Читать «Татьяна» онлайн - страница 35

Николай Владимирович Блохин

Вышки для костров, что бы сигналы подавать готовы?

– Да они всегда готовы, стоят и стоят... если мы победим,.. эх, прости Господи, огонь без дыма, если... то черный дым, к осаде готовьтесь.

– Василек, ты знаешь какой самый страшный грех для священнослужителя вот в таком положении как сейчас?

– Ну раз так спросил, то сам и отвечай.

– Дурную надежду успокоительную в пасомых вселять. И сейчас я говорю тебе, молись вот так как сейчас сказал, стой на Оке насмерть и знай, твердо знай, коли будешь так молиться как вот только что сам мне наказывал, удесятерится сила твоя! Не знаю как, но спасена будет Святая Русь. И про себя знаю, коли выдюжу молитву такую, которой ты приказал мне молиться, – не придется на вышках дымом черным сигналить. И не успокоением я тебя сейчас баюкаю, а как власть имущий, Богом мне властью данной, говорю тебе, – как Сергий – старец твоему отцу говорил: иди на безбожников, князь, и будут они посрамлены. Тебе ведь благодаря ожил я сейчас!... Эй, Василек, выше носок! Утром еще, вот только что еще, развалиной я был, мысли путались что, как, куда? Прости Господи...

Минута слова твоего и вот я – митрополит Московский, отец пасомых моих, твой духовный отец! А ты, что ж, Василек, слово сказал и сам своего такого дерзновения испугался?
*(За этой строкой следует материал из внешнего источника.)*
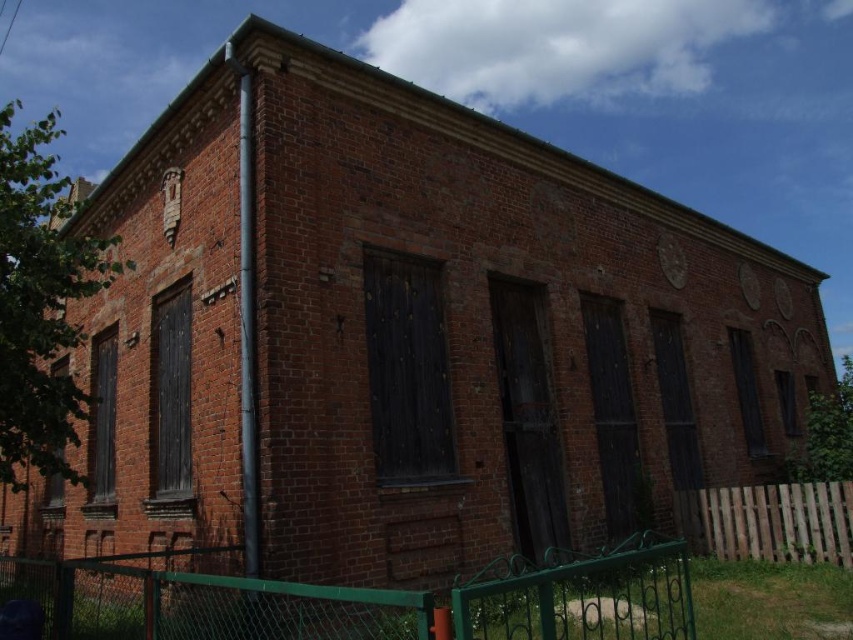 Consider the image. You are standing in front of the weathered brick building and notice two fences. The green metal fence at lower center and the brown wooden fence at lower right. Which fence takes up more space in the scene?

The brown wooden fence at lower right occupies more space than the green metal fence at lower center. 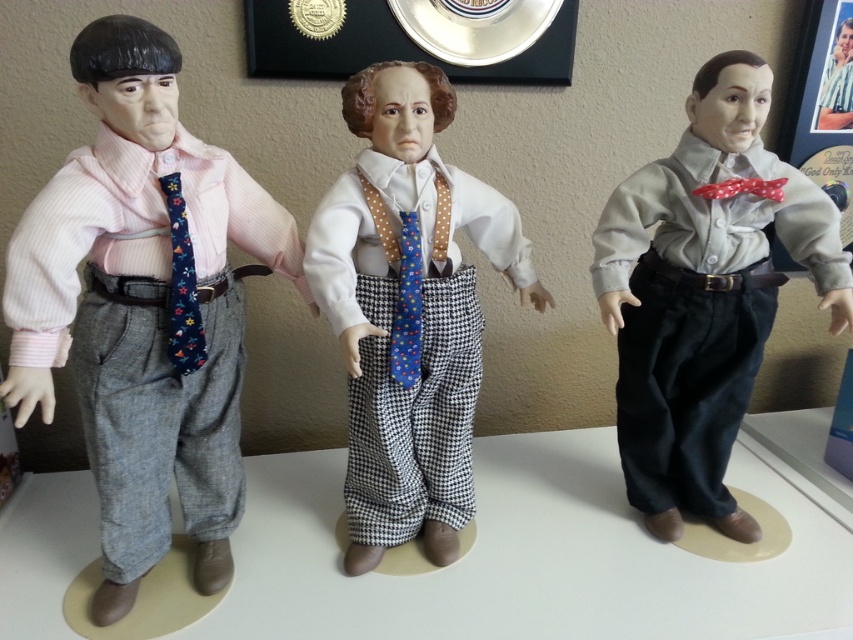 Is point (366, 259) positioned after point (178, 211)?

Yes, it is.

Is polka dot fabric tie at center to the left of floral-patterned fabric tie at center-left from the viewer's perspective?

In fact, polka dot fabric tie at center is to the right of floral-patterned fabric tie at center-left.

Does point (503, 214) come farther from viewer compared to point (184, 364)?

Yes, it is behind point (184, 364).

Where is `polka dot fabric tie at center`? The image size is (853, 640). polka dot fabric tie at center is located at coordinates (421, 310).

Is matte pink shirt at left wider than floral-patterned fabric tie at center-left?

Indeed, matte pink shirt at left has a greater width compared to floral-patterned fabric tie at center-left.

Can you confirm if matte pink shirt at left is smaller than floral-patterned fabric tie at center-left?

Incorrect, matte pink shirt at left is not smaller in size than floral-patterned fabric tie at center-left.

Locate an element on the screen. The height and width of the screenshot is (640, 853). matte pink shirt at left is located at coordinates (143, 308).

Locate an element on the screen. The height and width of the screenshot is (640, 853). matte pink shirt at left is located at coordinates (143, 308).

Is point (612, 227) positioned before point (311, 284)?

No, it is not.

Based on the photo, measure the distance between point (699, 99) and camera.

Point (699, 99) is 4.09 feet away from camera.

At what (x,y) coordinates should I click in order to perform the action: click on matte gray shirt at center. Please return your answer as a coordinate pair (x, y). Looking at the image, I should click on (704, 294).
Негоже нам такого дерзновения пугаться, таким дерзновением жить надо, коли мы Святая Русь, коли мы домочадцы дома Пресвятой Богородицы! Иди к войску, я сейчас выду. С князем Данилкой, вот, разберусь только.

Князь Данила ходил из угла в угол туда – сюда. В одном из тех углов сидел старинный друг – приятель, купец-откупщик Новгородский Павел Милюгучьев, в другом притулился отпущенный Тамерланом елецкий крестьянин Владимир. Сюда почему-то привел его митрополит Киприан и здесь велел ждать. Князь Данила громко и нервно говорил:

– Вообще-то за такую твою весточку, слышь, ты, елецкий, тебе б надо как в сказке, голову с плеч.

– Спасибо на добром слове, княже, Тимур пожалел, а тебе, значит, голова моя понадобилась. Вообще-то за такую мою весточку подарками одаривать надо, а не голову с плеч.

– Совсем ты сдурел, елецкий, тебе еще и подарки!

Гляди, Милюгучьев, я думал, что наглее твоих новгородских, да моих рязанских, только мы с тобой, сами новгородцы-рязанцы, а тут еще вот ты поди ж ты, елецкие—то поширше.

– Нет больше елецких, один я...

– Да, – один! И еще вякаешь тут брякаешь чего-то, вест-ни-чек, ух!... А Тамерлан-то, прав ты елецкий, он – то пожалел! И не только тебя. Че – во зенками лупаешь? Слово – то ведь его, действительно – сло-во! Не нарушит. Знаю я его. И вон, новгородец тоже знает его, сидит, вон, потупился. Ну, Пашка, скажи, аль не прав я?

– Прав, – сказал новгородец Павел Милюгучьев и поднял глаза свои на елецкого. Аж вздрогнул елецкий, хлестче тимуровых стреляли в него глаза купца-откупщика новгородского.

– И откуда ж вы его так знаете?

– А оттуда! Торговые дела с ним имели! Еще когда он в Туркестане со всеми этими шахами—падишахами возился. А я шелк вез из Китая, – новгородец поднялся и тоже стал ходить туда-сюда, и ему ничего не стоило просто отнять мой товар и,.. – задницу мою на один кол, а голову на другой...А он сказал – вези куда везешь и слово дал, что никто меня не тронет. И вот я здесь! Обещал он тебе, что не пойдет на нас коли плюнешь ты на икону, так и не пошел бы, коли слово он дал. А он – дал!